Sunday, December 23, 2007

The innocence of habit is inevitably solidified by the malice of the law.

Carlos Fuentes Terra Nostra

This is somehow related to Dawkin's ideas regarding the malice of indoctrinating children into religious belief. Perhaps the malice of the law in such a case being the unwritten societal law that all children are in fact indoctrinated into the hocus pocus of their parents.

Children are taught to believe the backward cult traditions of their parents, such is the malice of the law. An eight year old child can be programmed to hate Jews and aspire to martyrdom, a 10 year old can be taught to carry a sign in the street opposing abortion but do either of these traditions consider simply teaching a child how to think logically and then allowing that child to come to an independent conclusion?
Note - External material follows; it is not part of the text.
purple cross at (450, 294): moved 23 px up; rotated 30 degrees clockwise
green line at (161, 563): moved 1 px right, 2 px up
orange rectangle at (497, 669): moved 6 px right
The Amish turn their children loose at a certain age, allow them to experiment with sex, drugs, and the modern world for years. The vast majority of those children return to their Amish communities. I would postulate two hypotheses to explain this.
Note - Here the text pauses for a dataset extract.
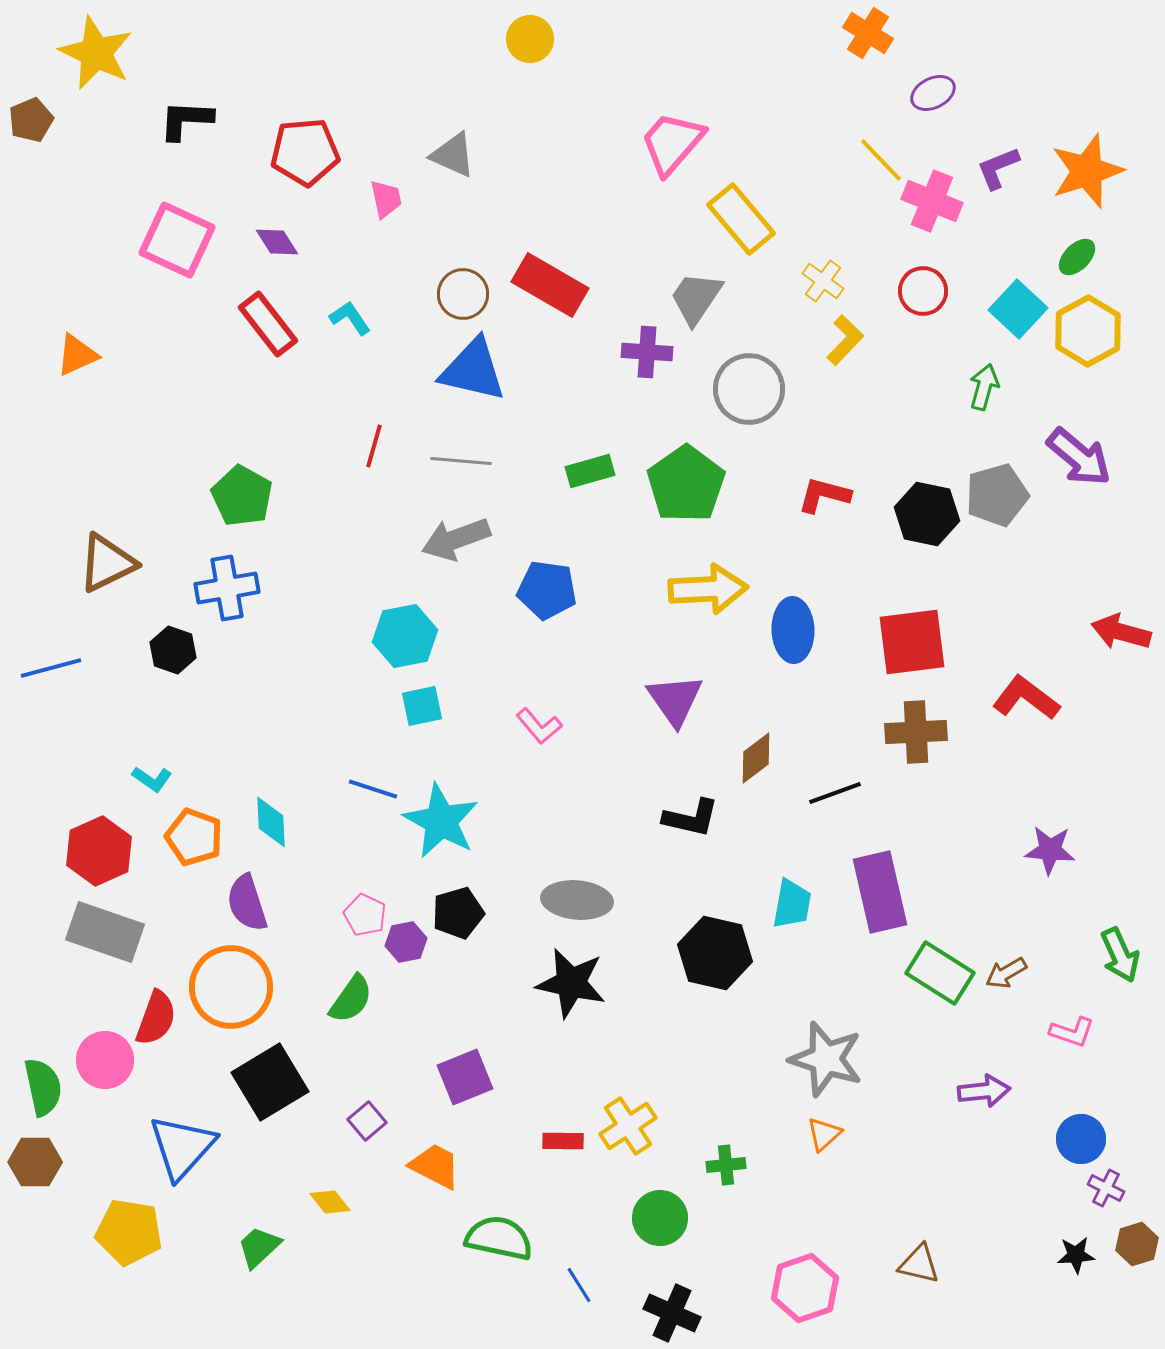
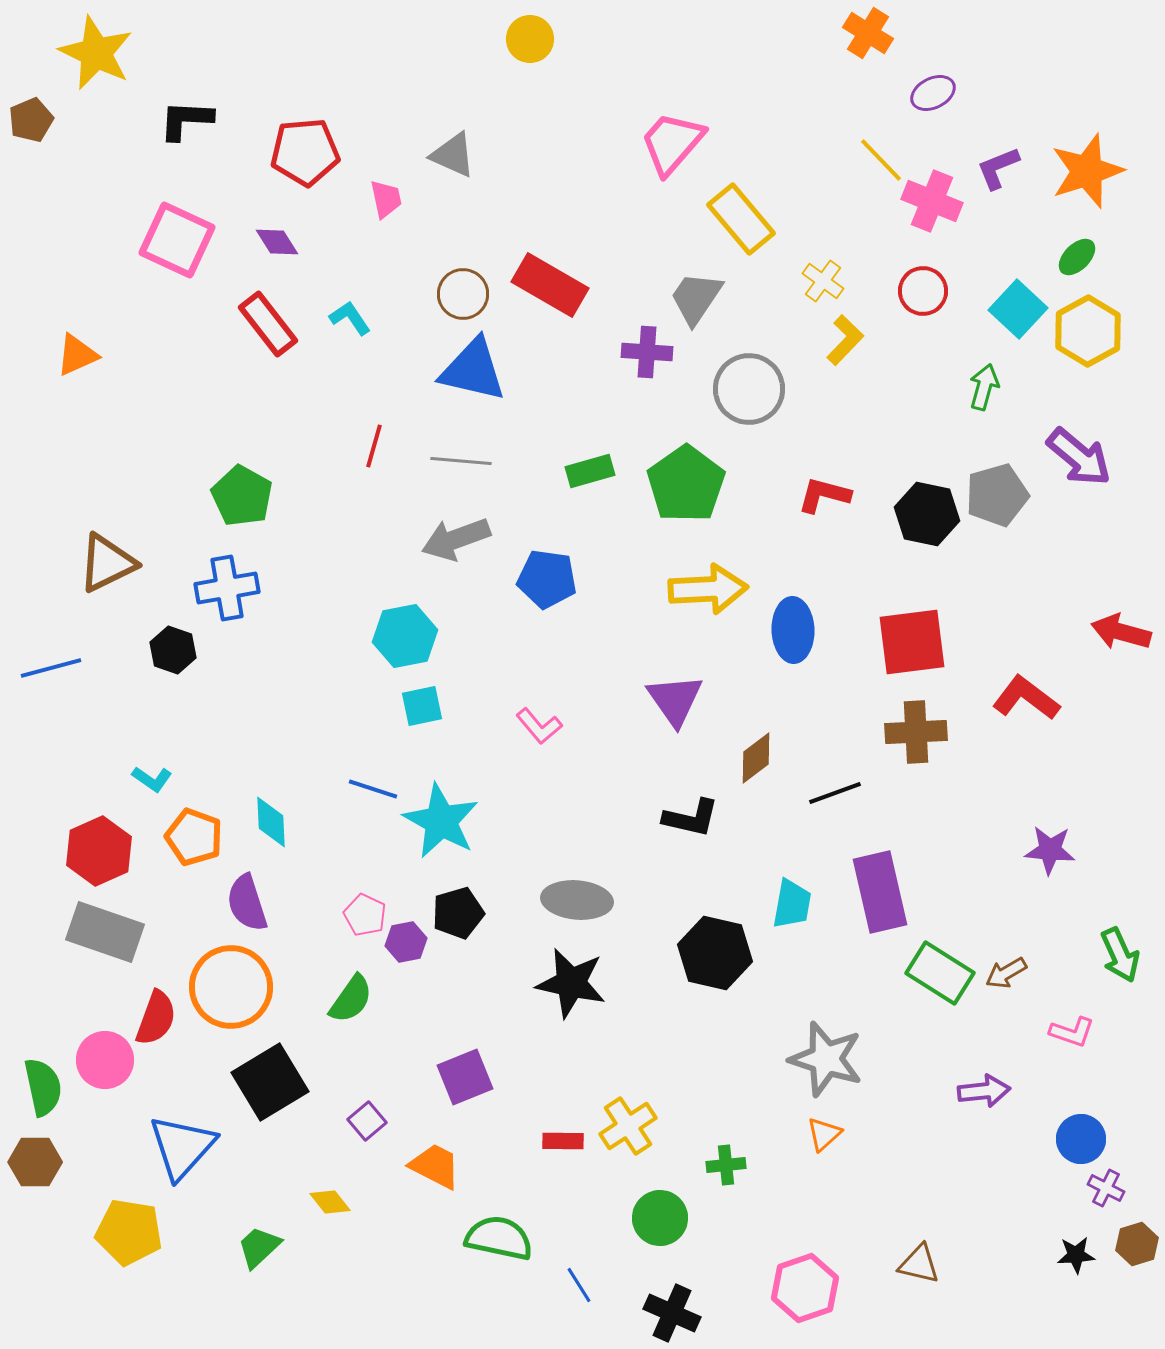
blue pentagon at (547, 590): moved 11 px up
1) The Amish way of life is the true and only way of life.

2) By the time these children are set free in the world it is far to late for them to think independently.

Dawkins states that only one in 12 children break with the religious traditions of their parents. If the parents have differing beliefs from one another then the child by definition must break with one to join the other. Or is this lucky one in 12 children breaking with the traditions of both parents?

I am especially intrigued with Dawkins idea that indoctrination of children is a form of child abuse. We are all appalled at the sight of the 6 year old child aspiring to be a suicide bomber but is this not simply the idea of indoctrination in its most pure and therefore obscene form? Would that Orwell were alive to write a brilliant exposition of the hypocrisy of this judgment by those who would have children of the same age condemn all who differ from them in belief to eternal torture.